The local crime network, the milieu, felt one of the coldest investigative draughts in years. The message was clear: kill each other by all means, but never let it spread outside of that fraternity.

Dominic and most of his division had been working virtually round the clock since being brought into the investigation, and now a more concentrated vigil lay ahead. Phones and teleprinters went almost constantly and files arrived at regular intervals by messenger. Towards the end of the second night, as a stack of files shifted and almost knocked the smiling family photo of his wife and two sons off his desk, he was reminded to phone home. 'Just a couple of hours more, I'll be finished then.'

His wife reminded him that it was their younger son Gerome's birthday in just three days, he'd be six. 'Try and leave at least some time over the next two days to put thought towards his present.'

'Don't worry, once I've filed this report tomorrow, things will be easier.'

The two hours turned into four by the time he'd run the report through a phone preview with Chatelain before sending it to Commissioner Aimeblanc.
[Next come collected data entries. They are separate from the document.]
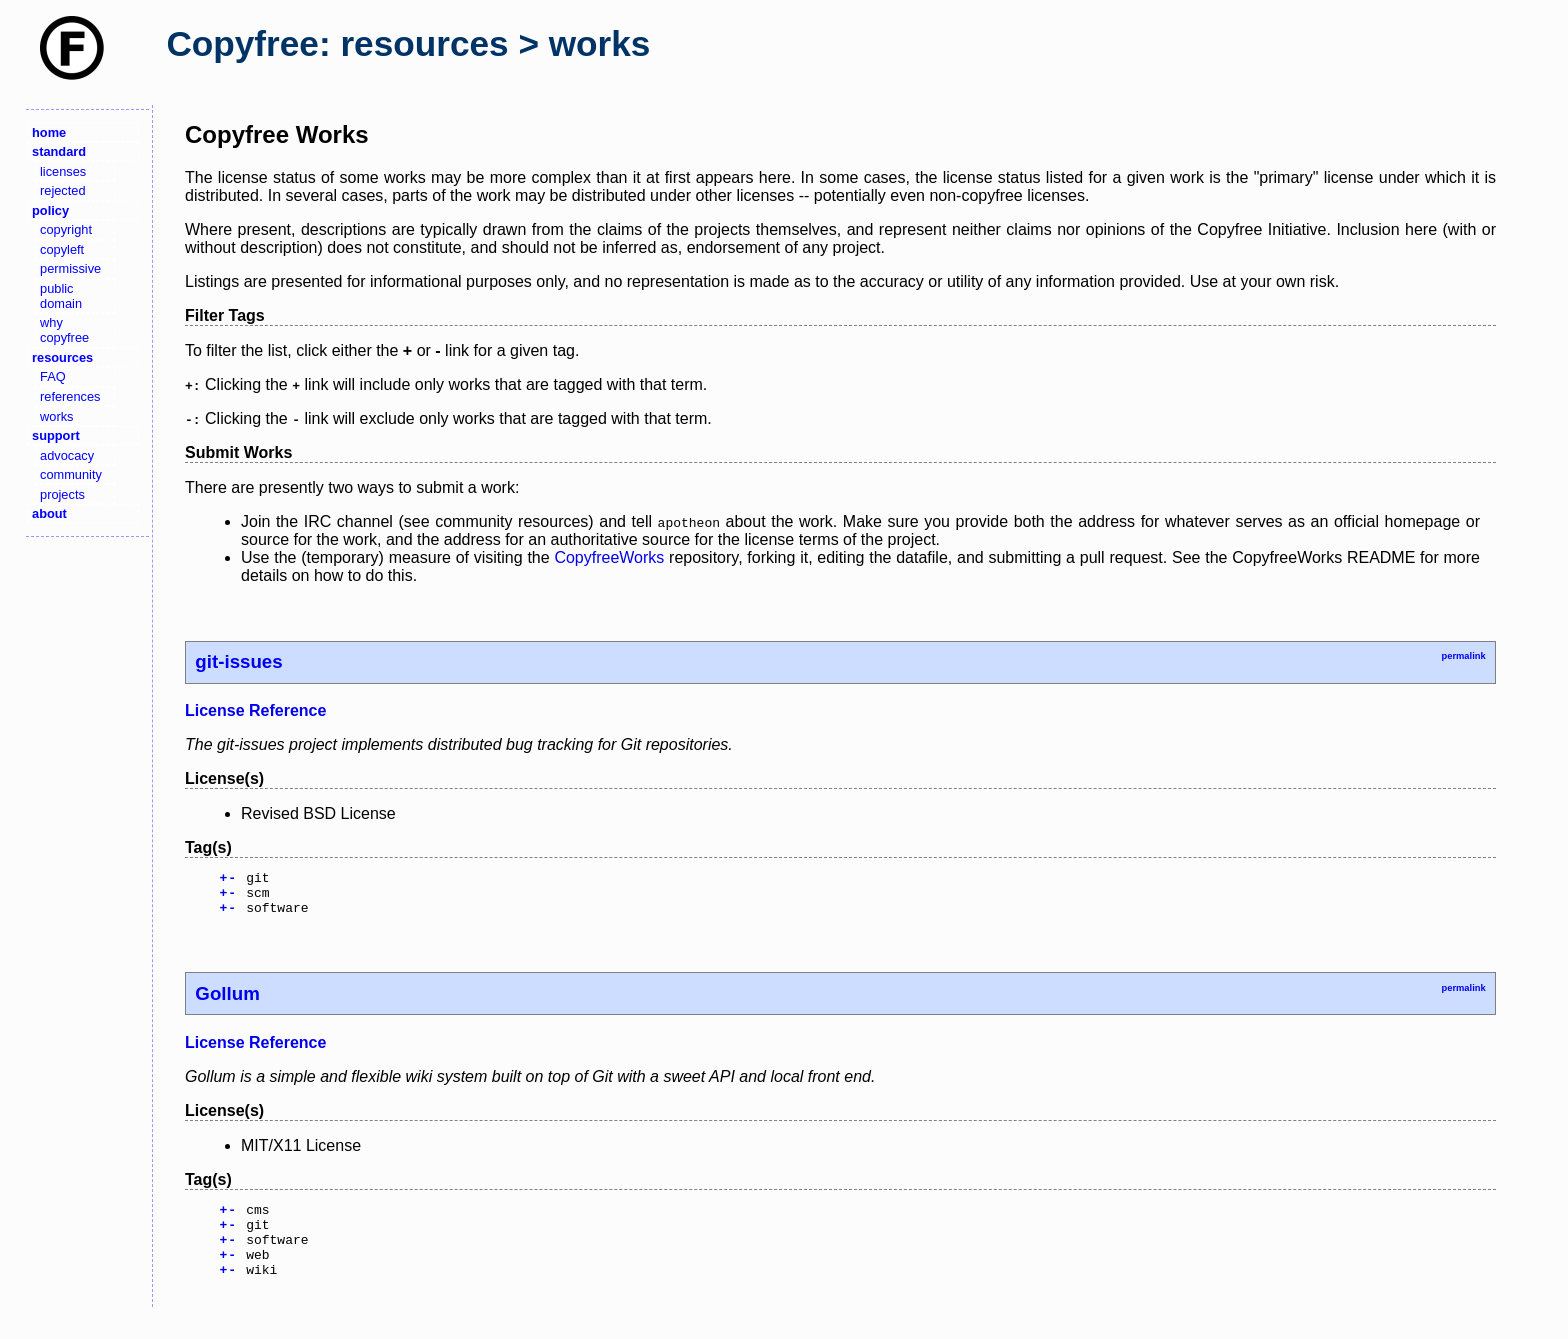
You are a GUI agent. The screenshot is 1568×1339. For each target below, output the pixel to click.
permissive (70, 268)
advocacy (67, 455)
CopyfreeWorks (609, 557)
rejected (63, 190)
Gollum (227, 1002)
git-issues (238, 661)
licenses (63, 171)
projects (62, 494)
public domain (61, 296)
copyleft (62, 249)
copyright (66, 229)
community (71, 474)
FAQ (53, 376)
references (70, 396)
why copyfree (64, 330)
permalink (1463, 656)
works (56, 416)
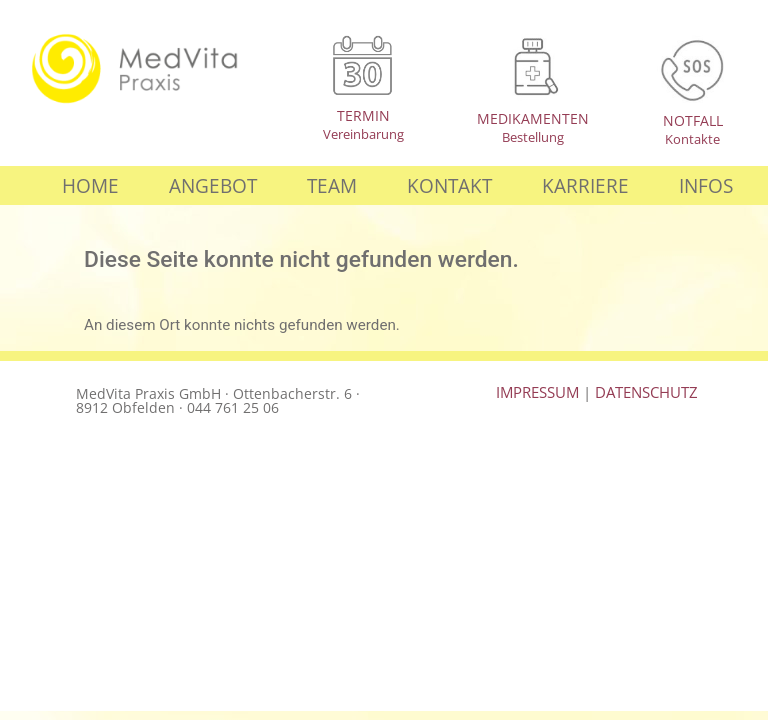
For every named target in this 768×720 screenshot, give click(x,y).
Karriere (585, 185)
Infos (706, 185)
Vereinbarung (363, 134)
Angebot (213, 185)
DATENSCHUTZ (646, 392)
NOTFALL (693, 120)
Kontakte (692, 139)
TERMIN (363, 115)
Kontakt (449, 185)
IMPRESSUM (537, 392)
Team (332, 185)
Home (90, 185)
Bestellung (533, 137)
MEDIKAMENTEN (533, 118)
The final report was sixteen pages long. A complex and sordid saga of two rival gangs vying for control of casinos, clubs, race-tracks and profitable extortion and prostitution rackets. Background and texture to the final massacre — milieu revenge for the hi-jacking of a shipment of fake Omega, Cartier and Piaget watches from Italy, by three men: Andre Leoni, the Bar du Telephone's owner, and two associates present that fateful night. All others killed were incidental.
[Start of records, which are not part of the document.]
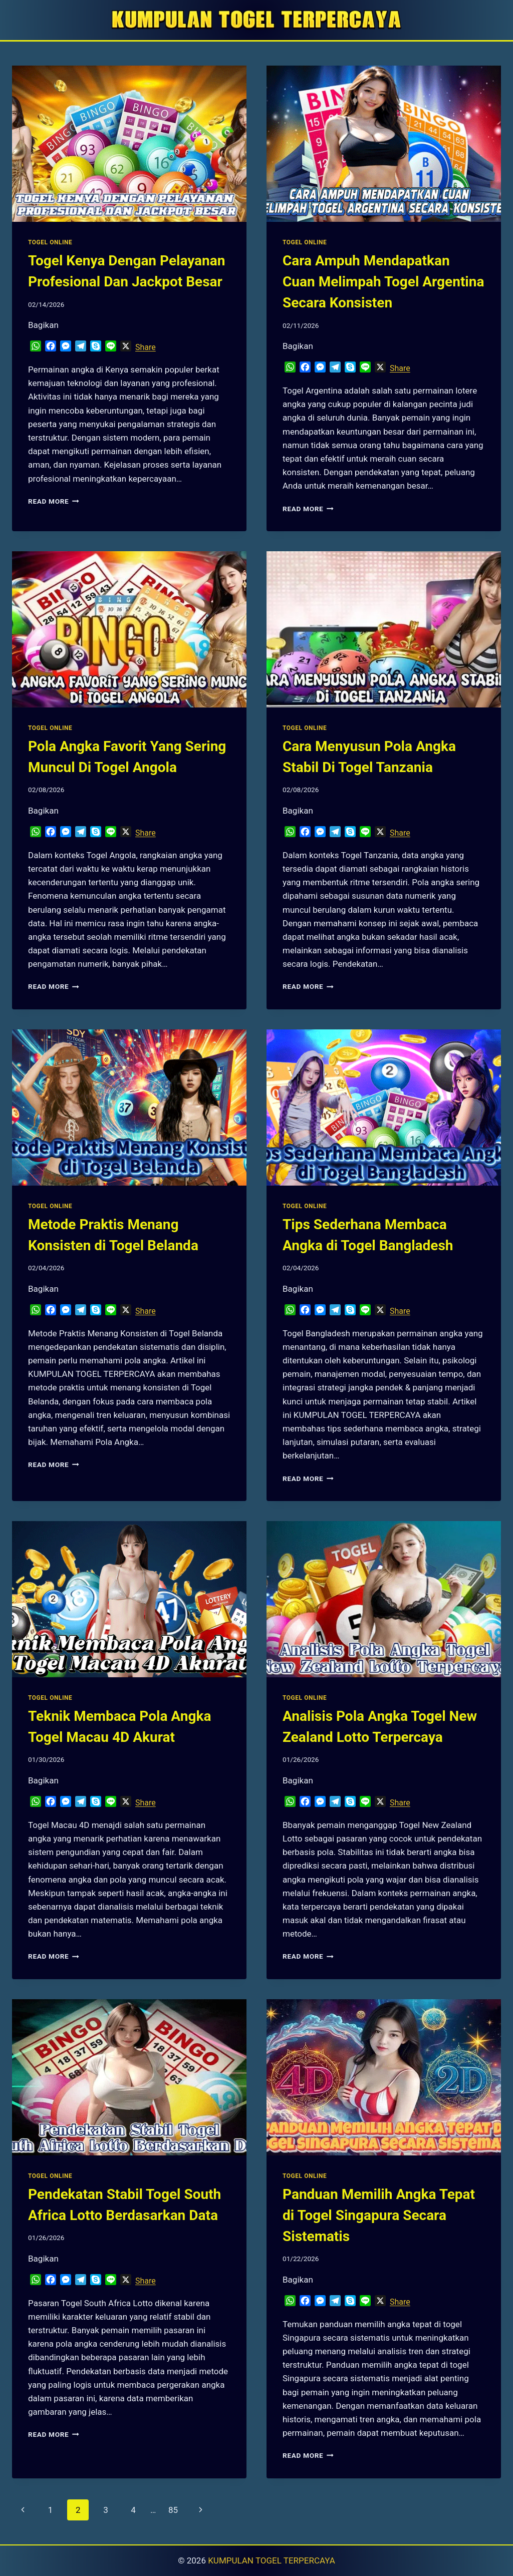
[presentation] (129, 144)
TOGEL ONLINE (50, 242)
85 (173, 2510)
Details of the killings were gruesome. All the victims had been hit first with chest or stomach shots, then finished off executioner style. Miraculously, one man, Francis Fernandez, was shot twice in the throat but survived. But he was purely a casual visitor to the bar, his descriptions of the three killers was vague, apart from the fact that 'they all wore stocking masks and one had a beard.' Three different calibre bullet were found at the scene: 9mm, 11.43mm and 12mm, the last probably from a shotgun.

Aimeblanc came back within three hours of viewing the report: he wanted the suspect list narrowed. With little firm evidence, successful prosecution might hinge purely on confessions: a more workable interview list was essential. By late the same day, Dominic had narrowed it to just twelve names. Aimeblanc added his own two page summary and passed the file to Interior Minister Bonnet. With an additional foreword summary, Bonnet had the file copied and duly distributed.

Fourteen ministerial departments were on his direct distribution list, and another eighteen requests had been made. Some were due to ministerial involvement in regional or national crime commissions, or because of the incident’s grave reflection on overall crime trends. Others simply because of the concern of constituents who had business interests, holiday homes or vacationed regularly in the area. Among the request list was the RPR Minister for Limoges, Alain Duclos.